Friday, December 19, 2025

CD Odyssey Disc 1887: Grace Cummings

Despite a very busy schedule at work, today I began some much-needed holidays. I’ll be doing a bit of shopping, and some chores I never get to because they require a free weekday. Before that, however, let’s give the people what they want. If you’ve come here, that would be a music review.

Disc 1887 is… Refuge Cove

Artist: Grace Cummings

Year of Release: 2019

What’s up with the Cover? Cummings looks like a starlet from Hollywood’s golden age as she smokes a cigarette and thinks about passion, the fleeting nature of mortality and just where in this Goddamn town you can get a passable Gin Rickey.

How I Came To Know It: I heard about Grace Cummings through her 2022 album “Storm Queen” which was also my #1 album of 2022 (for the full list click here).

“Refuge Cove” was impossible to find on CD so finally I broke down and downloaded it from Bandcamp.

How It Stacks Up: I have three Grace Cumming albums and they are all awesome. “Refuge Cove” comes in at #2. This being the final album in my collection (for now) here’s a full recap:

  1. Storm Queen: 5 stars (reviewed at Disc 1573)
  2. Refuge Cove: 5 stars (reviewed right here)
  3. Ramona: 4 stars (reviewed at Disc 1768)

Ratings: 5 stars

Every once in a while you encounter a voice that is so compelling, so majestic and otherworldly, that it pushes all other things away and demands your soul’s full attention. Grace Cummings has this voice. It helps that she’s also an exceptional songwriter meaning her songs also have something to say.

Cummings does folk music in the style of early Bob Dylan, when he’s at his most melodic. She paints pictures with her words that are grounded in unexpected imagery and big thoughts distilled down to simple truths. She has a bit more classical and jazz in the undercurrents of the writing than Dylan’s folk revival style, but the fact that you can mention her in the same sentence as a Nobel prize winner for literature should give you an idea of the talent.
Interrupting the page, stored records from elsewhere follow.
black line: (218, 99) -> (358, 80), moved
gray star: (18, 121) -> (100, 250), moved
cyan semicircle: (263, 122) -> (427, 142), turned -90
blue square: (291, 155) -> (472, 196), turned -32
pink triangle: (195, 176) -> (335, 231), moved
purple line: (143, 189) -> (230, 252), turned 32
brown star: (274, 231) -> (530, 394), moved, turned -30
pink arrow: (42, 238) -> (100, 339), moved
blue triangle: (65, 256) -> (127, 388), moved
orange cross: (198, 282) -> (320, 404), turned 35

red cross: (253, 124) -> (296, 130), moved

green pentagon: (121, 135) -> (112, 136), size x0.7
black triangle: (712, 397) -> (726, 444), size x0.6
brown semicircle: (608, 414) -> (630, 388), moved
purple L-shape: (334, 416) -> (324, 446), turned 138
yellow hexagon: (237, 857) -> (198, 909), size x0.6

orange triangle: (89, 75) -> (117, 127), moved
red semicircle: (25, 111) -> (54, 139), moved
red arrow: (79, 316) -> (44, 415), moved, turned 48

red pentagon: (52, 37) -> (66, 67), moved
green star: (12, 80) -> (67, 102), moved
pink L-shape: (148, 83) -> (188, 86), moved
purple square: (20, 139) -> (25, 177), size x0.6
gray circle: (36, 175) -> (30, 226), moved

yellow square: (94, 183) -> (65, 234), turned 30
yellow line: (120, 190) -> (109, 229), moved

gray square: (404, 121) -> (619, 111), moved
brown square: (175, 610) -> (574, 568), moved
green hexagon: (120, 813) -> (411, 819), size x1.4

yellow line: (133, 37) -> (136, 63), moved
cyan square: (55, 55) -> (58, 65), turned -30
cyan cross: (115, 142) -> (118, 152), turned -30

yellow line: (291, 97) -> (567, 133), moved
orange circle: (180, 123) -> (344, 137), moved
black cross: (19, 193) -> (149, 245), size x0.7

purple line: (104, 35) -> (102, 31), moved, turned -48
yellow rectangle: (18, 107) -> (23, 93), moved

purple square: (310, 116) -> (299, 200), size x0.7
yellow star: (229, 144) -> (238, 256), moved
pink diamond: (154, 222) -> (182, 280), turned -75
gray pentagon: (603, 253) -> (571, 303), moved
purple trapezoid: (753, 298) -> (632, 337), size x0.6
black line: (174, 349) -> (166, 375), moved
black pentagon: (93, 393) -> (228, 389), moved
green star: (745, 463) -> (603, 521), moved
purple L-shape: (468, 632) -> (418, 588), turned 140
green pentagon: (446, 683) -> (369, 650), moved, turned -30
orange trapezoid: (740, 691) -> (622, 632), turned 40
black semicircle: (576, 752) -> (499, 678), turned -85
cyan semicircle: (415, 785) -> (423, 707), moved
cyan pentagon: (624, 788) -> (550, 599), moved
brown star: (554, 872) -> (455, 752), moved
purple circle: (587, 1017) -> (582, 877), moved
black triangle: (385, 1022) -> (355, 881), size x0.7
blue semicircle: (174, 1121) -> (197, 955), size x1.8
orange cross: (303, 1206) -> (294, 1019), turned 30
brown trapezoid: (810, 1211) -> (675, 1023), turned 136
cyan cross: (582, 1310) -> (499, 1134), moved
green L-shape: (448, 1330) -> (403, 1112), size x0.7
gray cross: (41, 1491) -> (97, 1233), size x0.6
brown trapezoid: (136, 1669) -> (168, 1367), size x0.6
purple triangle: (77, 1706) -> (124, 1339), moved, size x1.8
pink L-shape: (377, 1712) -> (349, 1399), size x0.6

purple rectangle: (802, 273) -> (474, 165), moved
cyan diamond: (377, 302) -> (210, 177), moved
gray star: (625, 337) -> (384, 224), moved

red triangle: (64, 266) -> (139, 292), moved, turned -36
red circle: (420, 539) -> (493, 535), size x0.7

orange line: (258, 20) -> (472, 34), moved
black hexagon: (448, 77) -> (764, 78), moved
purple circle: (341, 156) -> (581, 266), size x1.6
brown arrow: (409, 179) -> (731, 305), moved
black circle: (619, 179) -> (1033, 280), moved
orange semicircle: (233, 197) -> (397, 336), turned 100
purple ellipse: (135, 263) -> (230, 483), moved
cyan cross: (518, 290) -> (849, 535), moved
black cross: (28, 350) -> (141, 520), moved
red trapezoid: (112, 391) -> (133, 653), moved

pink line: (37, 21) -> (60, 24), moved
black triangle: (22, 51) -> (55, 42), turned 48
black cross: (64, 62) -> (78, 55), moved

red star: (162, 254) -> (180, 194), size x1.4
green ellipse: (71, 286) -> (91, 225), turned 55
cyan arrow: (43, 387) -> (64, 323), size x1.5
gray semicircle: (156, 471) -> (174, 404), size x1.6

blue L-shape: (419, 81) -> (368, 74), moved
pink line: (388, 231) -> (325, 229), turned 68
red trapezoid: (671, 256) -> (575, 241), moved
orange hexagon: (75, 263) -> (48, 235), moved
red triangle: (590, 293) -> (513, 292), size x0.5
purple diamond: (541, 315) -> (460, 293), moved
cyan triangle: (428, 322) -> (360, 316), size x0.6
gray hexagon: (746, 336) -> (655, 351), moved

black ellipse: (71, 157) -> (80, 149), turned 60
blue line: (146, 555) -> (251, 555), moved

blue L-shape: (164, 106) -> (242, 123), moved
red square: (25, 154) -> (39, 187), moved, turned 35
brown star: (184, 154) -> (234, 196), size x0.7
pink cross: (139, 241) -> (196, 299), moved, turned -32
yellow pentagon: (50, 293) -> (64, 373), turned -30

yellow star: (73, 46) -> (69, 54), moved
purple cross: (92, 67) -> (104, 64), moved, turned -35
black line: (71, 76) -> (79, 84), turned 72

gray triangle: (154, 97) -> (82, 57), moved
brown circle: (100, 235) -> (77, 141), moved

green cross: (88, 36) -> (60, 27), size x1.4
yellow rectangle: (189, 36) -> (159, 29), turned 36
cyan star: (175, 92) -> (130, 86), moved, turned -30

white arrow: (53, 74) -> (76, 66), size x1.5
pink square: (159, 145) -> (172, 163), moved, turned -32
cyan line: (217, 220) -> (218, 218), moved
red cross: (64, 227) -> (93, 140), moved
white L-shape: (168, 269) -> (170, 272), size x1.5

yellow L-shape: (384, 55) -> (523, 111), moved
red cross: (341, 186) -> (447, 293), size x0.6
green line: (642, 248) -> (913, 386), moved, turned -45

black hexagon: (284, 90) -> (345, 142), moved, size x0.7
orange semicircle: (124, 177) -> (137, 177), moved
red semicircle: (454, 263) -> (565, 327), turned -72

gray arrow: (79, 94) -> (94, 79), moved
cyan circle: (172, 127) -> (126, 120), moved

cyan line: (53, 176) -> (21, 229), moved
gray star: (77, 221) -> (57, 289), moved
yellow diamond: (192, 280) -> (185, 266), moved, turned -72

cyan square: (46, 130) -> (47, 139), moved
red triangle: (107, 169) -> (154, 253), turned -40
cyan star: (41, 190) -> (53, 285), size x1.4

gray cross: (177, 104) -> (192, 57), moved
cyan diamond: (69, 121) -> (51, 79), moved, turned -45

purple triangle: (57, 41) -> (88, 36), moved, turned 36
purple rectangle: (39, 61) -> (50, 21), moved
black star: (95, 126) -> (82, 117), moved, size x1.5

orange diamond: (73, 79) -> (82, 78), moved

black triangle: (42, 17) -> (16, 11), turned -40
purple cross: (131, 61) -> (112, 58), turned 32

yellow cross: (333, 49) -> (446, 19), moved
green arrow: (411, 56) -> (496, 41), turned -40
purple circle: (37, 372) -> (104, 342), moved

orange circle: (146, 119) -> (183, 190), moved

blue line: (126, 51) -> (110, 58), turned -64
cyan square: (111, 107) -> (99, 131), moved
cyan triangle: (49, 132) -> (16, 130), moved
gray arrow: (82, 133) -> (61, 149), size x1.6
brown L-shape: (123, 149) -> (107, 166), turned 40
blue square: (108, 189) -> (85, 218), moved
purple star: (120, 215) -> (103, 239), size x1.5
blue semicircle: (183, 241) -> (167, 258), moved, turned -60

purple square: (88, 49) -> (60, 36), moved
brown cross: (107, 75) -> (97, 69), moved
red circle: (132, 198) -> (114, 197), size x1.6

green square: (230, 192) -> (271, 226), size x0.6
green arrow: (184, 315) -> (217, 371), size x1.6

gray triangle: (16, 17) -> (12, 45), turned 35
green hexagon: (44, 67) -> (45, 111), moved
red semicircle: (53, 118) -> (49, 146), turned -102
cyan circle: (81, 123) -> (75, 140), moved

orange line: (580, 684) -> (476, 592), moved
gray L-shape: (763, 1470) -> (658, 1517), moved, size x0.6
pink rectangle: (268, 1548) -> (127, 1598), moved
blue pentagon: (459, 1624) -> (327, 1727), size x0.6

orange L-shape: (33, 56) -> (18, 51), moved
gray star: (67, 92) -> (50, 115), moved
As for the vocals, they are beautiful, but it won’t be what you expect. It is the vocal of a tortured ghost, a grieving angel, an open wound. It pours out off her in a way that feels almost involuntary, a low warble that coats each word it sings with a vibrant imminence. Once in a while she injects hurtful growl of a wounded beast, vulnerable and dangerous, but mostly it is just a deep emotional connection to every moment, every note.

I imagine some hearing Cummings approach to phrasing and melody might find it an acquired taste, something powerful and unexpected that might take a bit of listening to fall into. I would suggest that if you don’t fall into this stuff immediately then you need to lower your guard a little and let the feelings shine in. Do that with Cummings, and you’ll be immediately infused with the power of her testimony. If you’re driving when it happens, try to keep the car on the road.

The record starts with “The Look You Gave”. When I heard this song for the first time – having heard nothing else on the record – I knew I would fall hard for “Refuge Cove.” The power and majesty of Cummings’ vocals are a big part of it, but her ability to paint the devastation of a lover’s once warm glance turned cold - that shit hits hard all on its own.

Cummings poetry is clear, concise and rich with imagery. Sometimes it is an immediate thrill of discovery (“I need to swim in an ocean/as cold as the look you gave”) and other times it takes a bit of digging, like references to Paul Gachet. Turns out Gachet was Van Gogh’s physician assisting him during his struggles with madness. Cummings sees Gachet’s face in a spot on her ceiling. There’s a lot of layers to that onion, and they’re fun to discover.

On “The Other Side” Cummings muses about how to recover from a bad bout of musing. It is a song for all of us that have ever day-dreamed darkly, ever had visions of doubt and uncertainty, and a lesson in how to return. Midway through the song, Cummings encounters the assistance of ancient wisdom:

“Athena looks down and she
Begs you with reason
To hold your grief with you
In your hands for a while
There's no use for stillness
For the world keeps turning
It'll shake you and throw
Your feet off the wire

"To get you out of your slumber
Get you out and on the other side”

It's a stanza that pushes you off that tightrope dancing, and back to the crowd, but does it in a way that lets you know you’ll go back when you need to.

As for the music, the album is sparse with the arrangements, mostly just acoustic guitar strums and piano bits. Don’t expect a bunch of solos or post-production hijinks here. Cummings doesn’t need that stuff. She’s got everything she needs in her head and her lungs. It’s our job to open our hearts and bear witness as it bursts out of her.